(Stored items from a collection)
__________________________________________________

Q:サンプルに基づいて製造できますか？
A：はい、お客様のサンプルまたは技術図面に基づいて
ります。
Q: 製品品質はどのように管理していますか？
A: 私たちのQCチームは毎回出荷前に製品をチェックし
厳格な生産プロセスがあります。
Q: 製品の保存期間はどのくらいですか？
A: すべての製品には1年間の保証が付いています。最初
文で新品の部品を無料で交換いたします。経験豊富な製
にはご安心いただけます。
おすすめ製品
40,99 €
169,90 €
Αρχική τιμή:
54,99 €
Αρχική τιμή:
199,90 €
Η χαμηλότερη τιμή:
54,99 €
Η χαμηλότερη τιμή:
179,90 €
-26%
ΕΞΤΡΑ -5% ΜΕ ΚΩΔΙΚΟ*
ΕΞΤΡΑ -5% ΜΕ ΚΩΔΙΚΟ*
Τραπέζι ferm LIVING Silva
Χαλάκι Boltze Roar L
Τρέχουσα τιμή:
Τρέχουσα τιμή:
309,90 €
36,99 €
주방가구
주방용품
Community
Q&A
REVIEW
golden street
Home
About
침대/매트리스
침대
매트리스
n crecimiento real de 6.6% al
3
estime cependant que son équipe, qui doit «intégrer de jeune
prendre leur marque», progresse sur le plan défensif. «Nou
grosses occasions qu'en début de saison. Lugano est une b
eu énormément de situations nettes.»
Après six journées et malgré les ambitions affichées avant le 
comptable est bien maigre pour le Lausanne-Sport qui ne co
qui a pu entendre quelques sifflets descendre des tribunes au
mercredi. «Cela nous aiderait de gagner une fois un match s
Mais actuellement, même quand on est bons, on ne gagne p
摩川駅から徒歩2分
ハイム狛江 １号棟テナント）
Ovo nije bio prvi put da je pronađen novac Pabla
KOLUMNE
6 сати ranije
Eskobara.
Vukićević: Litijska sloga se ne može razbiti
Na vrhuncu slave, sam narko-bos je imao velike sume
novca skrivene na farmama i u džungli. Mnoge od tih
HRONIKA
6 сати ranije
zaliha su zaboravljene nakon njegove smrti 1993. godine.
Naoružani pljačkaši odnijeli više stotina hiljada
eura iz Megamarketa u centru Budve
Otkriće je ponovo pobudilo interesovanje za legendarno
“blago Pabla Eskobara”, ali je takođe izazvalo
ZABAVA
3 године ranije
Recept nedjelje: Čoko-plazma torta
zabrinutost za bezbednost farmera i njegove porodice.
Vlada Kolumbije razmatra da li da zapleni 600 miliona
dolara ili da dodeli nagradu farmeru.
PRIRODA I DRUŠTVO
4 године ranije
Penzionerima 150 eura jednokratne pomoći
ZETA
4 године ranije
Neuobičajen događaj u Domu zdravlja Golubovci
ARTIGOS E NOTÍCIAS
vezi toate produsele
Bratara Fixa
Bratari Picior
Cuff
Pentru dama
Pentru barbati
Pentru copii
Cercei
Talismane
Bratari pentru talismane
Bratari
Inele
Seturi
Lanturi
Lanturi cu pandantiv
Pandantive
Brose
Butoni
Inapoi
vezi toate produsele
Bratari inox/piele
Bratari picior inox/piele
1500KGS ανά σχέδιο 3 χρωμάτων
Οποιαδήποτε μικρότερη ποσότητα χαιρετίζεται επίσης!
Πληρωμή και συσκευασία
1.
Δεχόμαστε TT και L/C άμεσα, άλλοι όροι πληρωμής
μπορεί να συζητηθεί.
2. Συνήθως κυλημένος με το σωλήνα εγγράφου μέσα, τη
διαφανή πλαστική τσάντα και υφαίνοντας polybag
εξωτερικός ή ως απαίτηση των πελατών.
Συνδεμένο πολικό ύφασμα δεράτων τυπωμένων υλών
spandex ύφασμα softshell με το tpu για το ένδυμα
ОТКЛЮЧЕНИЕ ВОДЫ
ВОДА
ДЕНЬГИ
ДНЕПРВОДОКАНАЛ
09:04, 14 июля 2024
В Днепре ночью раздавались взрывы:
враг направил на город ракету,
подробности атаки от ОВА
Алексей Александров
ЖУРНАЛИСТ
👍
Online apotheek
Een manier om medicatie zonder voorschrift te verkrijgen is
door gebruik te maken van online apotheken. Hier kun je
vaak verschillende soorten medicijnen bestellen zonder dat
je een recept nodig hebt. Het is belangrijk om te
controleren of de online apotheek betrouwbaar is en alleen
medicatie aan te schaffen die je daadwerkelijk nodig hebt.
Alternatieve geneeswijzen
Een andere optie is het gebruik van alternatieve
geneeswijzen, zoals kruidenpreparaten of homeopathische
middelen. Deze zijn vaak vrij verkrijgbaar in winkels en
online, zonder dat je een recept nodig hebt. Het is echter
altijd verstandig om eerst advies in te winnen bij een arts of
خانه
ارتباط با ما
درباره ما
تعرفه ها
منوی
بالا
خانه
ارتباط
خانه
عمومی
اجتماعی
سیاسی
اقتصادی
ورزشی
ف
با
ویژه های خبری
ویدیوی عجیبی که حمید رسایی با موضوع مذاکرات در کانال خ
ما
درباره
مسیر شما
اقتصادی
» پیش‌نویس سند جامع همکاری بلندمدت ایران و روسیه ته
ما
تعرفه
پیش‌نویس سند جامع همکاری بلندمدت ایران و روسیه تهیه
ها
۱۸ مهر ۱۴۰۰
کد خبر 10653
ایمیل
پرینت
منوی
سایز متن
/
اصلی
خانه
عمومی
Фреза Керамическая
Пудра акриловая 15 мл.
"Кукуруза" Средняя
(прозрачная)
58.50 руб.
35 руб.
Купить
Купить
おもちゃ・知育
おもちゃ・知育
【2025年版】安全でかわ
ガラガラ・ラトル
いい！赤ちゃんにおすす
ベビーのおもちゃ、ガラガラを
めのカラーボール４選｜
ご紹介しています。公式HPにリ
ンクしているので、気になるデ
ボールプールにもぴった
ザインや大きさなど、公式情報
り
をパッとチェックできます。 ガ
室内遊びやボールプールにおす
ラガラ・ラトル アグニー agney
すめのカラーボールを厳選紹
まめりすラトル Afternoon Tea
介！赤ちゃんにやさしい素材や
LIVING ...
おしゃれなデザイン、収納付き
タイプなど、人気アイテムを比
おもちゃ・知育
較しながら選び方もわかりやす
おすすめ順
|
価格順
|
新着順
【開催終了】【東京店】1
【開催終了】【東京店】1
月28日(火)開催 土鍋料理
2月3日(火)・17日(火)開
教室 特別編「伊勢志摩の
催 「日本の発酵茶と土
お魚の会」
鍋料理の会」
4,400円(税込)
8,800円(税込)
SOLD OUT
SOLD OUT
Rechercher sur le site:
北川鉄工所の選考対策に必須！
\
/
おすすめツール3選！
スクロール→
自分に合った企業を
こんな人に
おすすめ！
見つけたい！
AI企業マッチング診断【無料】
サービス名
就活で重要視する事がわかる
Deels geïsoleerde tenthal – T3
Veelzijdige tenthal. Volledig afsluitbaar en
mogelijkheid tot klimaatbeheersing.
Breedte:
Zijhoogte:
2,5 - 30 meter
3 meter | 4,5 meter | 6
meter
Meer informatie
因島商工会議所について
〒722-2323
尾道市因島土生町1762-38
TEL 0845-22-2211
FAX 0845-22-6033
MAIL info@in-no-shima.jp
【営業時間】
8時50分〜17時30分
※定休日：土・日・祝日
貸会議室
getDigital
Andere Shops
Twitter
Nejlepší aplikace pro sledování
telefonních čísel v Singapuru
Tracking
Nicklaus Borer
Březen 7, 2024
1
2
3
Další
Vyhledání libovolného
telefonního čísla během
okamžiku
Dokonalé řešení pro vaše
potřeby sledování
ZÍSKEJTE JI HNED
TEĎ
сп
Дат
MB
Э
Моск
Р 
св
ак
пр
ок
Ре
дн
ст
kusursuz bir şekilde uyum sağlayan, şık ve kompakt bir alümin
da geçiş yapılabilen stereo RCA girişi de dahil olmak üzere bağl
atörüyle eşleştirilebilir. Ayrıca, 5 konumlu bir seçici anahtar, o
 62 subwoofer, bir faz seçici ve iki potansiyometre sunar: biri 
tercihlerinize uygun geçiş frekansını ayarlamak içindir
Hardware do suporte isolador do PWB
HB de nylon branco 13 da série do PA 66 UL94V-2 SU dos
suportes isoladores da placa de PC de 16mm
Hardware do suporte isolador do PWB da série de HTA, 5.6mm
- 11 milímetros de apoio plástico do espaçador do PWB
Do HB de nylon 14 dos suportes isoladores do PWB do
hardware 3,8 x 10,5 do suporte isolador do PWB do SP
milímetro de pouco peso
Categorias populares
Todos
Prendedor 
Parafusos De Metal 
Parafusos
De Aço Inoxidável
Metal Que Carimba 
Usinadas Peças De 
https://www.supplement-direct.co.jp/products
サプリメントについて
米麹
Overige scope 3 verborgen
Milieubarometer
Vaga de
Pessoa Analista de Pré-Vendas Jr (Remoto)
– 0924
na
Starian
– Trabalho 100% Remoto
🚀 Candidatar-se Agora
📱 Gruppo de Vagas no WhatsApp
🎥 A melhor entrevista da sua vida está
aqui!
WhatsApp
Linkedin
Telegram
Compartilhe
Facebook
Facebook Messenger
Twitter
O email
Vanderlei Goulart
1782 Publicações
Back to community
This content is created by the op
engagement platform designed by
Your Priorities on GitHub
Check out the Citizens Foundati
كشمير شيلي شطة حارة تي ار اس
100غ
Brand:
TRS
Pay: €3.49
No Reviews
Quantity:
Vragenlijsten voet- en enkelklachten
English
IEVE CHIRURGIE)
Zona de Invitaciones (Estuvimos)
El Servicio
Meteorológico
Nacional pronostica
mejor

__________________________________________________

**EXERCISE OBJECTIVE**
Set down, unchanged, only those lines above that fall between the line with "Bratari picior inox/piele" and the line with "εξωτερικός ή ως απαίτηση των πελατών.", the two end lines included.

**TASK SOLUTION**
Bratari picior inox/piele
1500KGS ανά σχέδιο 3 χρωμάτων
Οποιαδήποτε μικρότερη ποσότητα χαιρετίζεται επίσης!
Πληρωμή και συσκευασία
1.
Δεχόμαστε TT και L/C άμεσα, άλλοι όροι πληρωμής
μπορεί να συζητηθεί.
2. Συνήθως κυλημένος με το σωλήνα εγγράφου μέσα, τη
διαφανή πλαστική τσάντα και υφαίνοντας polybag
εξωτερικός ή ως απαίτηση των πελατών.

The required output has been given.